(Transcribed page contents)
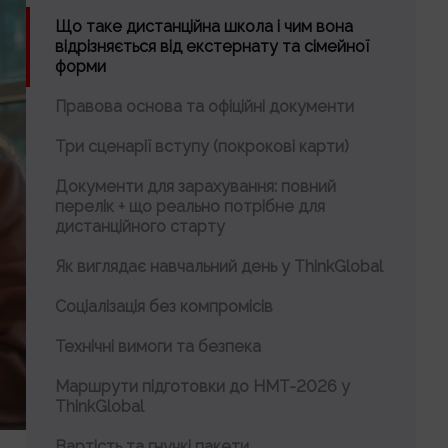
Що таке дистанційна школа і чим вона
відрізняється від екстернату та сімейної
форми
Правова основа та офіційні документи
Три сценарії вступу (покрокові карти)
Документи для зарахування: повний
перелік + що реально потрібне для
дистанційного старту
Як виглядає навчальний день у ThinkGlobal
Соціалізація без компромісів
Технічні вимоги та безпека
Маршрути підготовки до НМТ-2026 у
ThinkGlobal
Вартість та гнучкі пакети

▸ **TASK BRIEF**
Your answer must be the line holding "Технічні вимоги та безпека" plus every later line to the end of the records, copied exactly.

▸ **OUTPUT OF THE TASK**
Технічні вимоги та безпека
Маршрути підготовки до НМТ-2026 у
ThinkGlobal
Вартість та гнучкі пакети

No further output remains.